Surely Renne and Hoganson understand the distinction between long-term care and short-term care needs, and surely both understand that the February 22 admission policy change does not adequately resolve the admission policy dispute that has raged on for over a full year.

But the pair go further:  Their April Fool’s letter asserts that the Laguna Honda Foundation is committed to raising private funds for furniture, fixture and equipment (FFE) for the replacement facility.  The pair do not inform their prospective donors that Ms. Renne helped engineer a second diversion of $25 million from the tobacco settlement fund that had been earmarked to build floors that hold beds in the replacement facility.   A settlement the City reached with Ms. Renne further diverts the $25 million first misappropriated from the replacement project to balance the City’s budget into buying FFE for the replacement facility instead, despite the fact that Proposition A in 1999 made no provision that tobacco settlement funds could be used for the purpose of acquiring FFE.

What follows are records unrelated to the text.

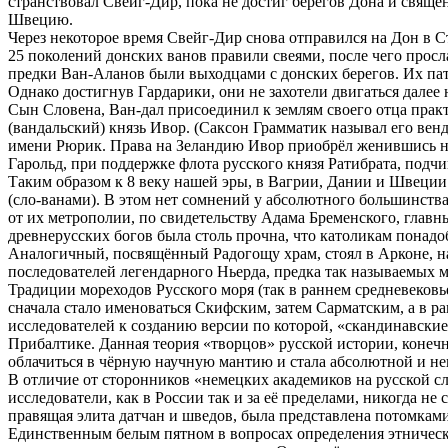
странствовал Свейг-Дир, пока не достиг берегов Дона и свяще
Швецию.
Через некоторое время Свейг-Дир снова отправился на Дон в С
25 поколений донских ванов правили свеями, после чего прос
предки Ван-Аланов были выходцами с донских берегов. Их патр
Однако достигнув Гардарики, они не захотели двигаться далее н
Сын Словена, Ван-дал присоединил к землям своего отца прак
(вандальский) князь Ивор. (Саксон Грамматик называл его вен
имени Рюрик. Права на Зеландию Ивор приобрёл женившись на
Гарольд, при поддержке флота русского князя Ратибрата, подч
Таким образом к 8 веку нашей эры, в Вагрии, Дании и Швеции
(сло-ванами). В этом нет сомнений у абсолютного большинства
от их метрополии, по свидетельству Адама Бременского, глав
древнерусских богов была столь прочна, что католикам понадо
Аналогичный, посвящённый Радогощу храм, стоял в Арконе, н
последователей легендарного Ньерда, предка так называемых м
Традиции мореходов Русского моря (так в раннем средневековь
сначала стало именоваться Скифским, затем Сарматским, а в р
исследователей к созданию версии по которой, «скандинавские
Прибалтике. Данная теория «творцов» русской истории, конечн
облачиться в чёрную научную мантию и стала абсолютной и не
В отличие от сторонников «немецких академиков на русской с
исследователи, как в России так и за её пределами, никогда н
правящая элита датчан и шведов, была представлена потомками
Единственным белым пятном в вопросах определения этническ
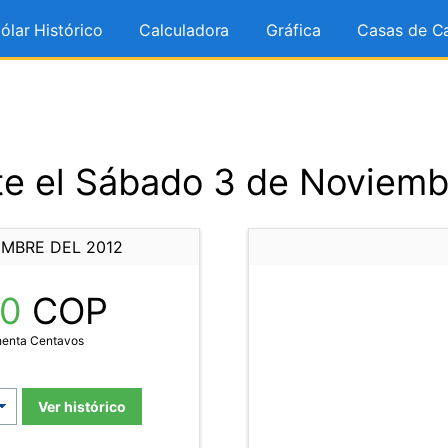
ólar Histórico
Calculadora
Gráfica
Casas de C
e el Sábado 3 de Noviemb
EMBRE DEL 2012
80
COP
henta Centavos
Ver histórico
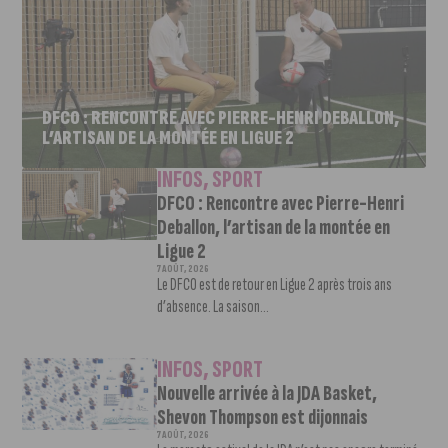
DFCO : RENCONTRE AVEC PIERRE-HENRI DEBALLON,
L’ARTISAN DE LA MONTÉE EN LIGUE 2
INFOS
,
SPORT
DFCO : Rencontre avec Pierre-Henri
Deballon, l’artisan de la montée en
Ligue 2
7 AOÛT, 2026
Le DFCO est de retour en Ligue 2 après trois ans
d’absence. La saison...
INFOS
,
SPORT
Nouvelle arrivée à la JDA Basket,
Shevon Thompson est dijonnais
7 AOÛT, 2026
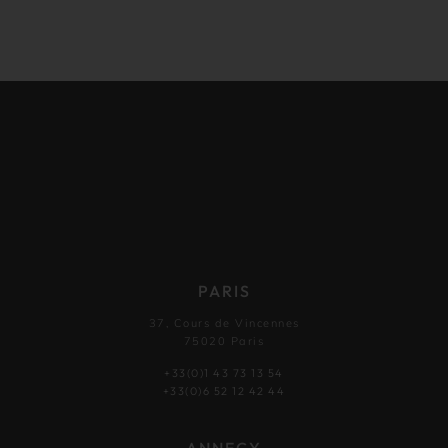
PARIS
37, Cours de Vincennes
75020 Paris
+33(0)1 43 73 13 54
+33(0)6 52 12 42 44
ANNECY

Of the $40 million Ms. Renne is charged with raising on behalf of the Foundation for FFE for the LHH replacement facility, $25 million has come from City public funds, not so-called “private philanthropy” funds, as Renne and Hoganson, however unintentionally, appear to possibly mislead their April Fool’s readers.

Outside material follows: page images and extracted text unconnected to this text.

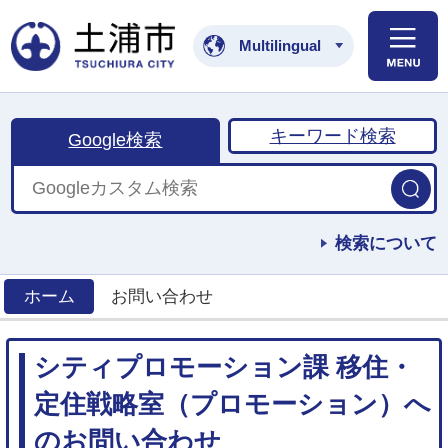
土浦市公式ホームペ
Multilingual
キーワード検索
Google検索
検索について
ホーム
お問い合わせ
>
シティプロモーション課 移住・
定住戦略室（プロモーション）へ
のお問い合わせ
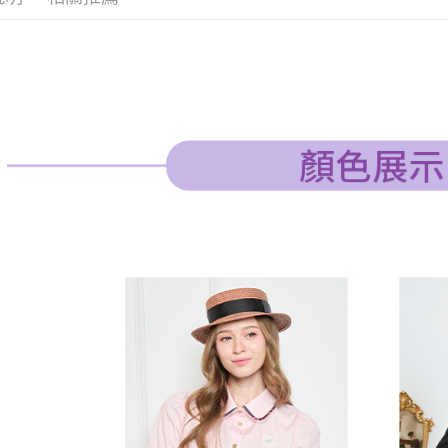
３．收到繳
免運費
／ATM／
※ 請注意
萊爾富取
絡購買商品
先享後付
免運費
※ 交易是
是否繳費成
付款後萊
付客戶支
免運費
【注意事
7-11取貨
１．透過由
交易，需
免運費
求債權轉
２．關於
付款後7-1
https://aft
免運費
３．未成
「AFTE
宅配
任。
４．使用「
免運費
即時審查
結果請求
離島宅配
５．嚴禁
免運費
形，恩沛
動。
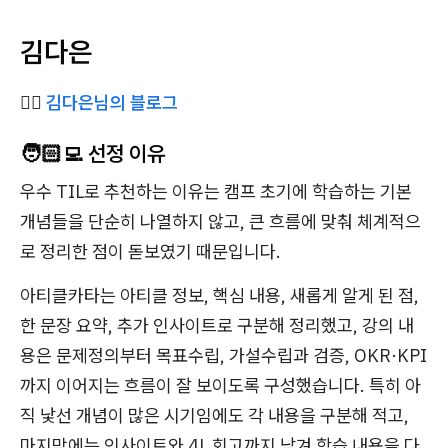
김다은
✍🏻
김다은님의 블로그
🧑🏻‍💻 선정 이유
우수 TIL로 추천하는 이유는 캠프 초기에 학습하는 기본
개념들을 단순히 나열하지 않고, 큰 흐름에 맞춰 체계적으
로 정리한 점이 돋보였기 때문입니다.
아티클카타는 아티클 정보, 핵심 내용, 새롭게 알게 된 점,
한 문장 요약, 추가 인사이트로 구분해 정리했고, 강의 내
용은 문제정의부터 목표수립, 가설수립과 검증, OKR·KPI
까지 이어지는 흐름이 잘 보이도록 구성했습니다. 특히 아
직 낯선 개념이 많은 시기임에도 각 내용을 구분해 적고,
마지막에는 인사이트와 4L 회고까지 남겨 학습 내용을 다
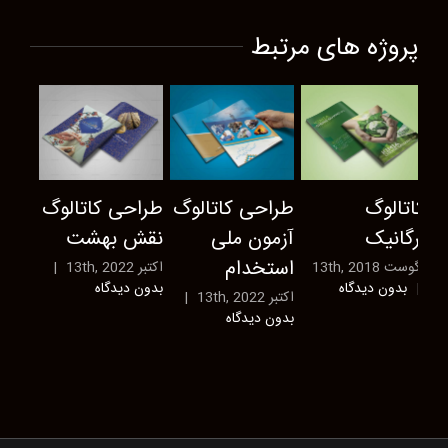
پروژه های مرتبط
کاتالوگ
طراحی کاتالوگ
طراحی کاتالوگ
ارگانیک
آزمون ملی
نقش بهشت
استخدام
آگوست 13th, 2018
اکتبر 13th, 2022
|
|
بدون ديدگاه
بدون ديدگاه
اکتبر 13th, 2022
|
بدون ديدگاه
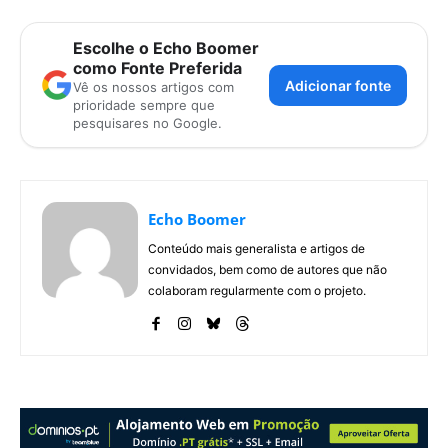
Escolhe o Echo Boomer
como Fonte Preferida
Adicionar fonte
Vê os nossos artigos com
prioridade sempre que
pesquisares no Google.
Echo Boomer
Conteúdo mais generalista e artigos de
convidados, bem como de autores que não
colaboram regularmente com o projeto.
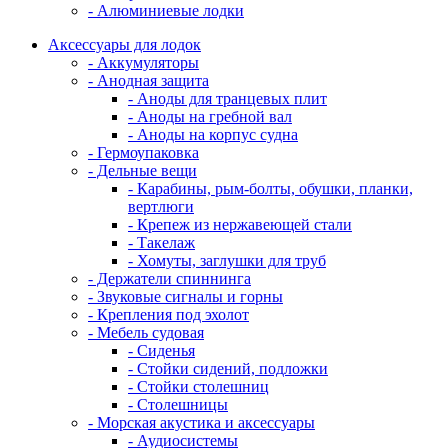
- Алюминиевые лодки
Аксессуары для лодок
- Аккумуляторы
- Анодная защита
- Аноды для транцевых плит
- Аноды на гребной вал
- Аноды на корпус судна
- Гермоупаковка
- Дельные вещи
- Карабины, рым-болты, обушки, планки,
вертлюги
- Крепеж из нержавеющей стали
- Такелаж
- Хомуты, заглушки для труб
- Держатели спиннинга
- Звуковые сигналы и горны
- Крепления под эхолот
- Мебель судовая
- Сиденья
- Стойки сидений, подложки
- Стойки столешниц
- Столешницы
- Морская акустика и аксессуары
- Аудиосистемы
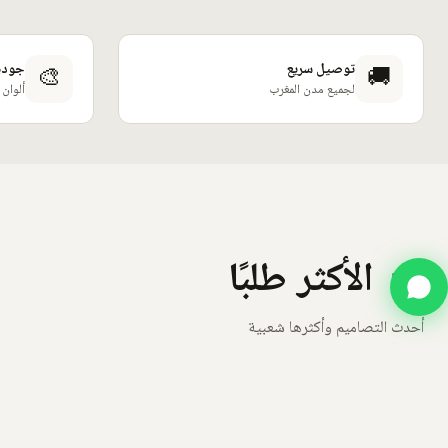
🎨
🚚
توصيل سريع
جودة 
لجميع مدن المغرب
ألوان 
🔥 الأكثر طلبًا
أحدث التصاميم وأكثرها شعبية
🔥 الأكثر طلبًا
🔥 الأكثر طلبًا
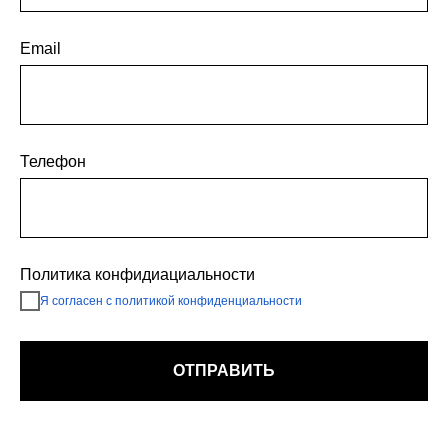
Email
Телефон
Политика конфидиациальности
Я согласен с политикой конфиденциальности
ОТПРАВИТЬ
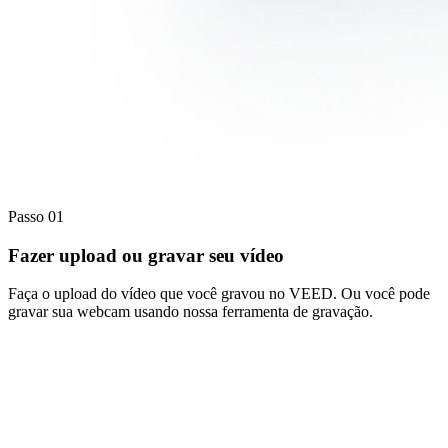
Passo 01
Fazer upload ou gravar seu vídeo
Faça o upload do vídeo que você gravou no VEED. Ou você pode
gravar sua webcam usando nossa ferramenta de gravação.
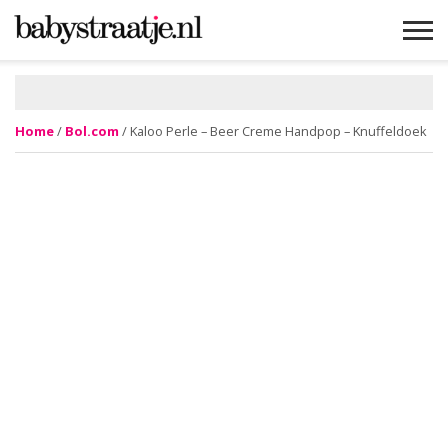
MAMABLOGS
MAMAVLOGS
ZWANGER
BABY
LIFESTYLE
MUSTHAVES
CELEBS
ADVIES
WEBSHOPS
GRATIS
WIN
KORTINGEN
Home
/
Bol.com
/ Kaloo Perle – Beer Creme Handpop – Knuffeldoek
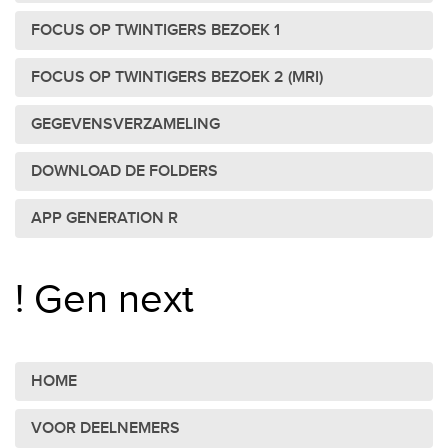
FOCUS OP TWINTIGERS BEZOEK 1
FOCUS OP TWINTIGERS BEZOEK 2 (MRI)
GEGEVENSVERZAMELING
DOWNLOAD DE FOLDERS
APP GENERATION R
! Gen next
HOME
VOOR DEELNEMERS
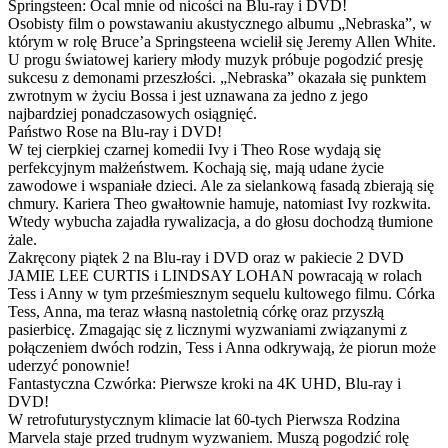
Springsteen: Ocal mnie od nicości na Blu-ray i DVD!
Osobisty film o powstawaniu akustycznego albumu „Nebraska”, w
którym w rolę Bruce’a Springsteena wcielił się Jeremy Allen White.
U progu światowej kariery młody muzyk próbuje pogodzić presję
sukcesu z demonami przeszłości. „Nebraska” okazała się punktem
zwrotnym w życiu Bossa i jest uznawana za jedno z jego
najbardziej ponadczasowych osiągnięć.
Państwo Rose na Blu-ray i DVD!
W tej cierpkiej czarnej komedii Ivy i Theo Rose wydają się
perfekcyjnym małżeństwem. Kochają się, mają udane życie
zawodowe i wspaniałe dzieci. Ale za sielankową fasadą zbierają się
chmury. Kariera Theo gwałtownie hamuje, natomiast Ivy rozkwita.
Wtedy wybucha zajadła rywalizacja, a do głosu dochodzą tłumione
żale.
Zakręcony piątek 2 na Blu-ray i DVD oraz w pakiecie 2 DVD
JAMIE LEE CURTIS i LINDSAY LOHAN powracają w rolach
Tess i Anny w tym prześmiesznym sequelu kultowego filmu. Córka
Tess, Anna, ma teraz własną nastoletnią córkę oraz przyszłą
pasierbicę. Zmagając się z licznymi wyzwaniami związanymi z
połączeniem dwóch rodzin, Tess i Anna odkrywają, że piorun może
uderzyć ponownie!
Fantastyczna Czwórka: Pierwsze kroki na 4K UHD, Blu-ray i
DVD!
W retrofuturystycznym klimacie lat 60-tych Pierwsza Rodzina
Marvela staje przed trudnym wyzwaniem. Muszą pogodzić rolę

Finally, this April First letter seeks to have potential donors believe that LHH needs to be “transformed” into some sort of innovative new model of accessible adult care.  This is absurd: LHH needs to be preserved as a skilled nursing home for elderly and disabled San Franciscans who need long-term care.  After all, voters were told and led to believe in 1999 that Proposition A would provide the funds to rebuild a replacement facility for Laguna Honda that would preserve — not “transform” — our commitment to the elderly and disabled citizenry of San Francisco.  Had voters been told in 1999 that they were voting to approve funding to “transform” LHH into a different model of care rather than to “preserve” Laguna Honda’s long-term care model of skilled nursing care, it is unlikely the measure would have passed by 73% of the electorate.  When the 73% of voters who passed Proposition A spoke in favor of the replacement facility, they did so believing LHH would be preserved as the facility we have known it as, not transformed into some other type of healthcare facility.  Surely Renne and Hoganson know this.

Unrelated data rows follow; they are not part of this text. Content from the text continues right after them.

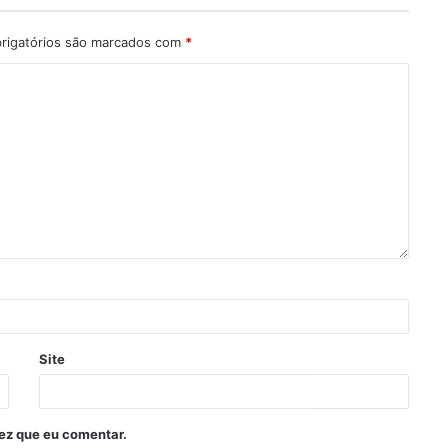
rigatórios são marcados com
*
Site
ez que eu comentar.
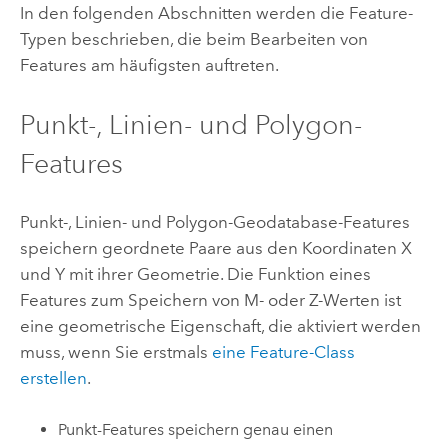
In den folgenden Abschnitten werden die Feature-
Typen beschrieben, die beim Bearbeiten von
Features am häufigsten auftreten.
Punkt-, Linien- und Polygon-
Features
Punkt-, Linien- und Polygon-Geodatabase-Features
speichern geordnete Paare aus den Koordinaten X
und Y mit ihrer Geometrie. Die Funktion eines
Features zum Speichern von M- oder Z-Werten ist
eine geometrische Eigenschaft, die aktiviert werden
muss, wenn Sie erstmals
eine Feature-Class
erstellen
.
Punkt-Features speichern genau einen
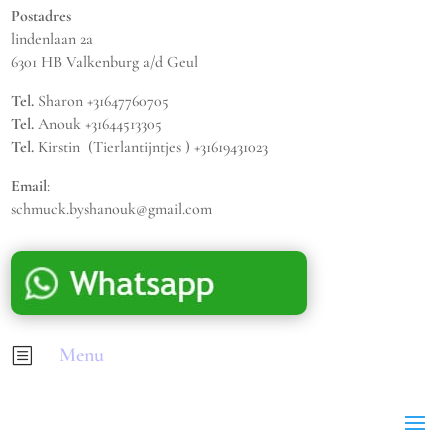
Postadres
lindenlaan 2a
6301 HB Valkenburg a/d Geul
Tel.
Sharon +31647760705
Tel.
Anouk +31644513305
Tel.
Kirstin (Tierlantijntjes ) +31619431023
Email
:
schmuck.byshanouk@gmail.com
Menu
b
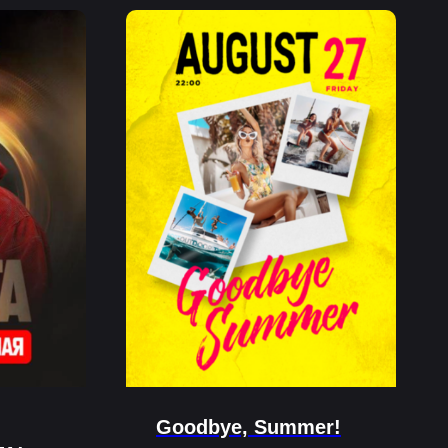
Goodbye, Summer!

If they do not, then it is time the donating, philanthropic community send this pair an anti-April Fool’s card saying we’re not fool enough to fall for this bait-and-switch appeal justifying a change to LHH’s model of care now, and we weren’t stupid enough to fall for it in 1999, either.

We cannot lose sight of the goal of preserving Laguna Honda for our frail elderly and disabled citizens.  It’s time we send Ms. Renne and Ms. Hoganson a clear message — on any day other than April Fool’s Day — that we want Laguna Honda Hospital preserved, not transformed, and that we want them to stop pretending that we have concurred with the false premise that LHH needs to somehow be transformed or downsized..

If  Renne and Hoganson truly want the “negative press reports” about Laguna Honda Hospital to stop, they should cease and desist from contributing to the possible deception of Laguna Honda supporters by way of April Fool’s Day appeals for support from their donors.   After all, the negative publicity facing LHH is being driven by the very decisions and actions of the Department of Public Health — perhaps possibly with the help of the Laguna Honda Foundation — to “transform” Laguna Honda from a long-term care facility for the elderly and disabled into some sort of “innovative” social rehabilitation center for other patient populations.